### Directions for this task
Pictures aside, repeat every entry exactly.
*** Opening of Data listing ***
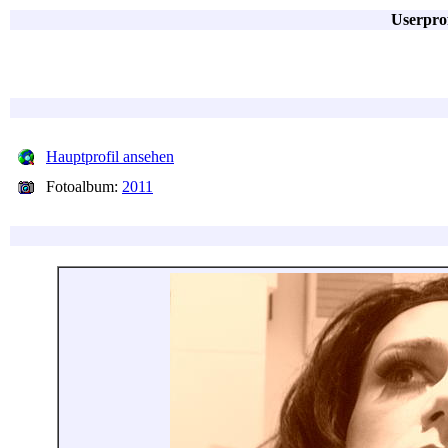
Userpro
Hauptprofil ansehen
Fotoalbum:
2011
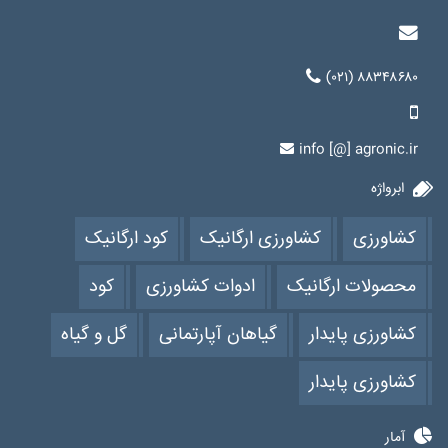
(۰۲۱) ۸۸۳۴۸۶۸۰
info [@] agronic.ir
ابرواژه
کشاورزی
کشاورزی ارگانیک
کود ارگانیک
محصولات ارگانیک
ادوات کشاورزی
کود
کشاورزی پایدار
گیاهان آپارتمانی
گل و گیاه
کشاورزی پایدار
آمار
*** Close of Data listing ***
### Answer for this exercise
Userpro
Hauptprofil ansehen
Fotoalbum:
2011
(۰۲۱) ۸۸۳۴۸۶۸۰
info [@] agronic.ir
ابرواژه
کشاورزی
کشاورزی ارگانیک
کود ارگانیک
محصولات ارگانیک
ادوات کشاورزی
کود
کشاورزی پایدار
گیاهان آپارتمانی
گل و گیاه
کشاورزی پایدار
آمار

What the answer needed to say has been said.